Better Move: Dust powder only where needed—usually your T-zone (forehead, nose, and chin). Avoid pancaking areas that have fine lines, such as under your eyes and around your mouth. As an alternative, blot skin with oil-absorbing sheets. These disposable, powder-free pieces of paper soak up shine without leaving skin cakey.
4. Frosted Eye Shadow
Why It Backfires: Not only does it scream leg warmers and the ’80s, but its frosted particles settle into lid lines.
Better Move: Switch to shimmer shadow, which is the new and improved version of the frosted ones you first fell in love with. The difference? Its finely milled mica offers a soft, subtle hint of glint. Plus, its uniform, light texture means it’s less likely to collect in creases. Look for products labeled shimmer or sheen, such as Sue Devitt Silky Sheen Eye Shadows ($18; Ulta and Sephora) or Bobbi Brown Shimmer Wash Eye Shadow ($19; Bobbi Brown Cosmetics).
5. Bottom-Heavy Liner
Why It Backfires: Etching a thicker line on lower lids weighs eyes down and makes you look tired.
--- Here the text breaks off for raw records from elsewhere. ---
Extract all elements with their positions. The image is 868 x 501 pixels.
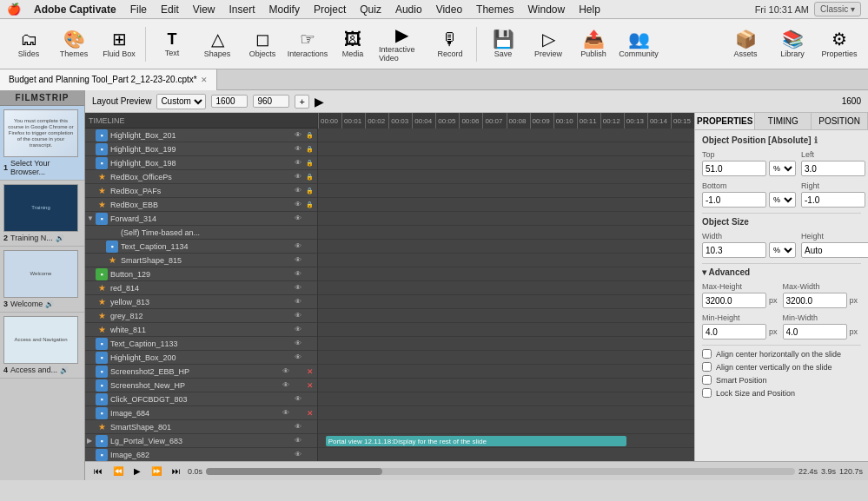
props-min-height-input[interactable]	[702, 324, 766, 339]
eye-toggle[interactable]: 👁	[280, 366, 291, 377]
delete-icon[interactable]: ✕	[304, 407, 315, 419]
skip-end-button[interactable]: ⏭	[169, 465, 184, 477]
eye-toggle[interactable]: 👁	[292, 143, 303, 155]
obj-row[interactable]: ★RedBox_OfficePs👁🔒	[85, 170, 317, 184]
obj-row[interactable]: ▪Text_Caption_1134👁	[85, 240, 317, 254]
tool-assets[interactable]: 📦 Assets	[724, 23, 767, 66]
film-slide-2[interactable]: Training 2 Training N... 🔊	[0, 181, 84, 247]
eye-toggle[interactable]: 👁	[292, 241, 303, 252]
obj-row[interactable]: ▪Highlight_Box_198👁🔒	[85, 156, 317, 170]
eye-toggle[interactable]: 👁	[292, 310, 303, 321]
eye-toggle[interactable]: 👁	[292, 213, 303, 224]
props-tab-timing[interactable]: TIMING	[755, 113, 812, 129]
delete-icon[interactable]: ✕	[304, 379, 315, 391]
props-checkbox-2[interactable]	[702, 375, 712, 385]
props-bottom-unit[interactable]: %	[769, 192, 796, 208]
menu-quiz[interactable]: Quiz	[354, 2, 388, 17]
tool-library[interactable]: 📚 Library	[771, 23, 814, 66]
film-slide-1[interactable]: You must complete this course in Google …	[0, 106, 84, 181]
film-slide-3[interactable]: Welcome 3 Welcome 🔊	[0, 247, 84, 313]
lock-toggle[interactable]: 🔒	[304, 129, 315, 141]
props-max-width-input[interactable]	[783, 293, 847, 308]
tool-text[interactable]: T Text	[150, 23, 194, 66]
lock-toggle[interactable]	[292, 366, 303, 377]
obj-row[interactable]: ▪Button_129👁	[85, 267, 317, 281]
menu-view[interactable]: View	[187, 2, 222, 17]
eye-toggle[interactable]: 👁	[292, 296, 303, 307]
obj-row[interactable]: ▪Highlight_Box_199👁🔒	[85, 142, 317, 156]
lock-toggle[interactable]: 🔒	[304, 143, 315, 155]
tool-preview[interactable]: ▷ Preview	[527, 23, 570, 66]
menu-themes[interactable]: Themes	[470, 2, 520, 17]
menu-help[interactable]: Help	[573, 2, 606, 17]
obj-row[interactable]: ★yellow_813👁	[85, 295, 317, 309]
lock-toggle[interactable]	[304, 352, 315, 363]
menu-project[interactable]: Project	[308, 2, 352, 17]
eye-toggle[interactable]: 👁	[292, 282, 303, 293]
tool-media[interactable]: 🖼 Media	[331, 23, 374, 66]
tool-properties[interactable]: ⚙ Properties	[818, 23, 861, 66]
eye-toggle[interactable]	[292, 227, 303, 238]
props-left-input[interactable]	[801, 161, 865, 176]
tool-interactions[interactable]: ☞ Interactions	[286, 23, 329, 66]
props-min-width-input[interactable]	[783, 324, 847, 339]
obj-row[interactable]: ▪Highlight_Box_201👁🔒	[85, 129, 317, 142]
props-height-input[interactable]	[801, 242, 868, 258]
lock-toggle[interactable]	[304, 282, 315, 293]
eye-toggle[interactable]: 👁	[292, 324, 303, 335]
tool-fluidbox[interactable]: ⊞ Fluid Box	[97, 23, 141, 66]
eye-toggle[interactable]: 👁	[292, 185, 303, 196]
obj-row[interactable]: ★grey_812👁	[85, 309, 317, 323]
lock-toggle[interactable]	[304, 310, 315, 321]
obj-row[interactable]: ★red_814👁	[85, 281, 317, 295]
lock-toggle[interactable]	[304, 421, 315, 432]
expand-icon[interactable]: ▼	[87, 214, 96, 222]
lock-toggle[interactable]: 🔒	[304, 171, 315, 182]
props-checkbox-1[interactable]	[702, 362, 712, 372]
lock-toggle[interactable]: 🔒	[304, 199, 315, 210]
lock-toggle[interactable]	[292, 407, 303, 419]
obj-row[interactable]: ▪Click_OFCBDGT_803👁	[85, 392, 317, 406]
props-advanced-toggle[interactable]: ▾ Advanced	[702, 267, 861, 277]
obj-row[interactable]: ▪Highlight_Box_200👁	[85, 351, 317, 365]
play-icon[interactable]: ▶	[315, 95, 324, 109]
skip-start-button[interactable]: ⏮	[90, 465, 106, 477]
layout-add-button[interactable]: +	[295, 95, 308, 109]
props-right-input[interactable]	[801, 192, 865, 208]
eye-toggle[interactable]: 👁	[292, 254, 303, 266]
tool-publish[interactable]: 📤 Publish	[572, 23, 615, 66]
step-forward-button[interactable]: ⏩	[148, 465, 165, 477]
eye-toggle[interactable]: 👁	[292, 435, 303, 446]
timeline-scroll-thumb[interactable]	[206, 468, 382, 475]
props-top-input[interactable]	[702, 161, 766, 176]
lock-toggle[interactable]	[304, 268, 315, 280]
tool-slides[interactable]: 🗂 Slides	[7, 23, 50, 66]
obj-row[interactable]: ▪Screenshot_New_HP👁✕	[85, 379, 317, 392]
obj-row[interactable]: ▪Image_682👁	[85, 448, 317, 461]
menu-insert[interactable]: Insert	[223, 2, 262, 17]
tool-themes[interactable]: 🎨 Themes	[52, 23, 96, 66]
tool-community[interactable]: 👥 Community	[617, 23, 660, 66]
eye-toggle[interactable]: 👁	[292, 268, 303, 280]
layout-height-input[interactable]	[253, 95, 289, 108]
eye-toggle[interactable]: 👁	[292, 421, 303, 432]
props-checkbox-3[interactable]	[702, 388, 712, 398]
lock-toggle[interactable]	[304, 227, 315, 238]
lock-toggle[interactable]	[304, 435, 315, 446]
tool-interactive-video[interactable]: ▶ Interactive Video	[376, 23, 427, 66]
menu-modify[interactable]: Modify	[263, 2, 306, 17]
eye-toggle[interactable]: 👁	[292, 352, 303, 363]
menu-captivate[interactable]: Adobe Captivate	[28, 2, 123, 17]
obj-row[interactable]: (Self) Time-based an...	[85, 226, 317, 240]
eye-toggle[interactable]: 👁	[280, 407, 291, 419]
timeline-scrollbar[interactable]	[206, 468, 795, 475]
menu-video[interactable]: Video	[430, 2, 468, 17]
lock-toggle[interactable]	[304, 296, 315, 307]
eye-toggle[interactable]: 👁	[292, 449, 303, 460]
props-checkbox-0[interactable]	[702, 349, 712, 359]
lock-toggle[interactable]	[304, 213, 315, 224]
eye-toggle[interactable]: 👁	[292, 157, 303, 168]
lock-toggle[interactable]: 🔒	[304, 157, 315, 168]
obj-row[interactable]: ★RedBox_PAFs👁🔒	[85, 184, 317, 198]
obj-row[interactable]: ▪Text_Caption_1133👁	[85, 337, 317, 351]
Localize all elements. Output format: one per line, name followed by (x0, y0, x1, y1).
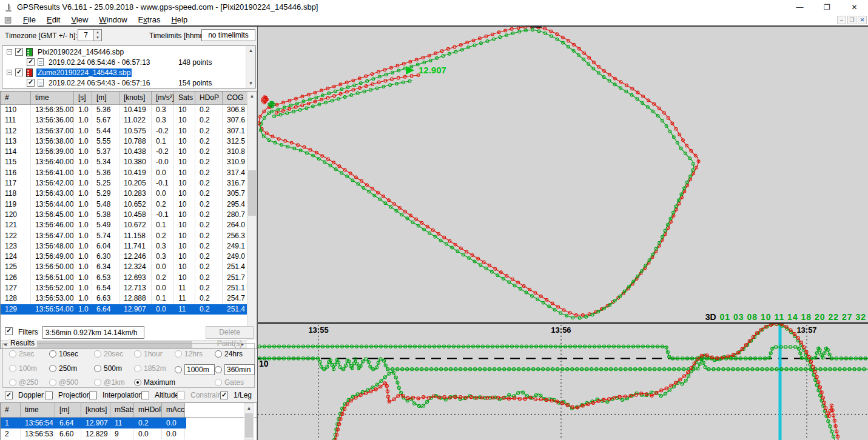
table-row[interactable]: 11913:56:44.0001.05.4810.6520.2100.2295.… (1, 199, 247, 210)
restore-button[interactable]: ❐ (813, 0, 841, 14)
menu-file[interactable]: File (18, 14, 41, 25)
radio-input-360min[interactable] (224, 364, 255, 375)
tree-session-checkbox[interactable] (27, 58, 35, 66)
results-table-scrollbar[interactable]: ▲ (244, 403, 254, 440)
tree-file-label[interactable]: Zume20190224_145443.sbp (36, 68, 132, 77)
menu-help[interactable]: Help (166, 14, 193, 25)
radio-1852m[interactable]: 1852m (134, 364, 166, 373)
radio-1000m[interactable] (175, 364, 215, 375)
tree-expander-icon[interactable]: − (7, 49, 12, 55)
menu-edit[interactable]: Edit (41, 14, 66, 25)
column-header-[interactable]: # (1, 92, 31, 105)
option-doppler[interactable]: Doppler (5, 391, 44, 399)
timezone-spinner[interactable]: 7 ▲ ▼ (78, 29, 102, 41)
radio-circle[interactable] (9, 379, 16, 386)
column-header-m[interactable]: [m] (92, 92, 119, 105)
option-projection[interactable]: Projection (45, 391, 90, 399)
scroll-up-icon[interactable]: ▲ (247, 92, 257, 101)
scroll-down-icon[interactable]: ▼ (246, 79, 255, 88)
option-checkbox[interactable] (220, 392, 228, 399)
tree-file-label[interactable]: Pixi20190224_145446.sbp (36, 48, 125, 56)
radio-circle[interactable] (215, 350, 222, 358)
table-row[interactable]: 11413:56:39.0001.05.3710.438-0.2100.2310… (1, 147, 247, 157)
option-interpolation[interactable]: Interpolation (89, 391, 143, 399)
column-header-knots[interactable]: [knots] (119, 92, 152, 105)
tree-session-label[interactable]: 2019.02.24 06:54:46 - 06:57:13 (47, 58, 151, 67)
title-bar[interactable]: GPSResults V6.161 - 25.09.2018 - www.gps… (0, 0, 868, 14)
delete-points-button[interactable]: Delete Point(s) (206, 326, 254, 339)
option-checkbox[interactable] (89, 392, 97, 399)
results-column-header[interactable]: mHDoP (134, 403, 162, 418)
table-row[interactable]: 11713:56:42.0001.05.2510.205-0.1100.2316… (1, 178, 247, 188)
table-row[interactable]: 12013:56:45.0001.05.3810.458-0.1100.2280… (1, 210, 247, 220)
spinner-up-icon[interactable]: ▲ (94, 30, 101, 35)
radio-circle[interactable] (94, 379, 101, 386)
radio-at1km[interactable]: @1km (94, 378, 125, 387)
option-checkbox[interactable] (141, 392, 149, 399)
table-row[interactable]: 12213:56:47.0001.05.7411.1580.2100.2256.… (1, 231, 247, 241)
menu-extras[interactable]: Extras (133, 14, 166, 25)
column-header-s[interactable]: [s] (74, 92, 92, 105)
radio-maximum[interactable]: Maximum (134, 378, 175, 387)
tree-file-checkbox[interactable] (15, 68, 23, 76)
table-row[interactable]: 11513:56:40.0001.05.3410.380-0.0100.2310… (1, 157, 247, 167)
timelimits-value[interactable]: no timelimits (201, 29, 255, 41)
table-row[interactable]: 11213:56:37.0001.05.4410.575-0.2100.2307… (1, 126, 247, 136)
radio-circle[interactable] (49, 379, 56, 386)
radio-250m[interactable]: 250m (49, 364, 77, 373)
radio-24hrs[interactable]: 24hrs (215, 350, 243, 358)
tree-session-checkbox[interactable] (27, 79, 35, 87)
radio-100m[interactable]: 100m (9, 364, 37, 373)
tree-session-label[interactable]: 2019.02.24 06:54:43 - 06:57:16 (47, 79, 151, 87)
table-row[interactable]: 11813:56:43.0001.05.2910.2830.0100.2305.… (1, 188, 247, 199)
radio-circle[interactable] (94, 350, 101, 358)
tree-file-item[interactable]: −Zume20190224_145443.sbp (2, 67, 245, 78)
option-constrain[interactable]: Constrain (177, 391, 221, 399)
filters-input[interactable] (42, 326, 144, 339)
track-map[interactable]: 12.907 3D01 03 08 10 11 14 18 20 22 27 3… (258, 27, 868, 322)
tree-scrollbar[interactable]: ▲ ▼ (246, 46, 255, 88)
radio-circle[interactable] (49, 365, 56, 372)
radio-circle[interactable] (134, 379, 141, 386)
option-checkbox[interactable] (45, 392, 53, 399)
results-column-header[interactable]: [m] (55, 403, 81, 418)
radio-2sec[interactable]: 2sec (9, 350, 34, 358)
radio-at250[interactable]: @250 (9, 378, 38, 387)
radio-at500[interactable]: @500 (49, 378, 78, 387)
mdi-close-button[interactable]: ✕ (858, 16, 867, 24)
column-header-HDoP[interactable]: HDoP (195, 92, 223, 105)
menu-view[interactable]: View (66, 14, 93, 25)
minimize-button[interactable]: — (786, 0, 813, 14)
radio-gates[interactable]: Gates (215, 378, 244, 387)
column-header-Sats[interactable]: Sats (174, 92, 195, 105)
table-row[interactable]: 11013:56:35.0001.05.3610.4190.3100.2306.… (1, 105, 247, 115)
scroll-up-icon[interactable]: ▲ (246, 46, 255, 55)
results-column-header[interactable]: time (21, 403, 55, 418)
results-table-row[interactable]: 213:56:536.6012.82990.00.0 (1, 428, 186, 439)
column-header-ms[interactable]: [m/s²] (152, 92, 174, 105)
radio-360min[interactable] (215, 364, 255, 375)
spinner-down-icon[interactable]: ▼ (94, 35, 101, 41)
table-vscrollbar[interactable]: ▲ ▼ (247, 92, 257, 340)
scroll-up-icon[interactable]: ▲ (244, 404, 254, 413)
table-row[interactable]: 11313:56:38.0001.05.5510.7880.1100.2312.… (1, 136, 247, 147)
mdi-restore-button[interactable]: ❐ (847, 16, 856, 24)
radio-circle[interactable] (215, 366, 222, 373)
mdi-minimize-button[interactable]: – (837, 16, 846, 24)
radio-circle[interactable] (134, 350, 141, 358)
table-row[interactable]: 11613:56:41.0001.05.3610.4190.0100.2317.… (1, 168, 247, 178)
close-button[interactable]: ✕ (841, 0, 868, 14)
radio-circle[interactable] (49, 350, 56, 358)
radio-circle[interactable] (94, 365, 101, 372)
tree-file-checkbox[interactable] (15, 48, 23, 56)
table-row[interactable]: 12813:56:53.0001.06.6312.8880.1110.2254.… (1, 293, 247, 304)
table-row[interactable]: 12313:56:48.0001.06.0411.7410.3100.2249.… (1, 241, 247, 252)
tree-expander-icon[interactable]: − (7, 70, 12, 75)
radio-circle[interactable] (175, 366, 182, 373)
radio-1hour[interactable]: 1hour (134, 350, 163, 358)
radio-10sec[interactable]: 10sec (49, 350, 78, 358)
scroll-thumb[interactable] (248, 170, 256, 216)
column-header-time[interactable]: time (31, 92, 74, 105)
radio-circle[interactable] (175, 350, 182, 358)
radio-12hrs[interactable]: 12hrs (175, 350, 203, 358)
Better Move: Your upper lids should always look a tad more intense than the bottoms to frame and make eyes pop. If you opt for powder shadow, use an eyeliner brush (with a small, precise point) to sweep the top lash line first. Then line lower lids using the brush’s remaining powder o make it look like there are soft shadows cast from your lashes. If you prefer pencil to powder, smudge lower lids slightly with a cotton swab for the same age-erasing effect.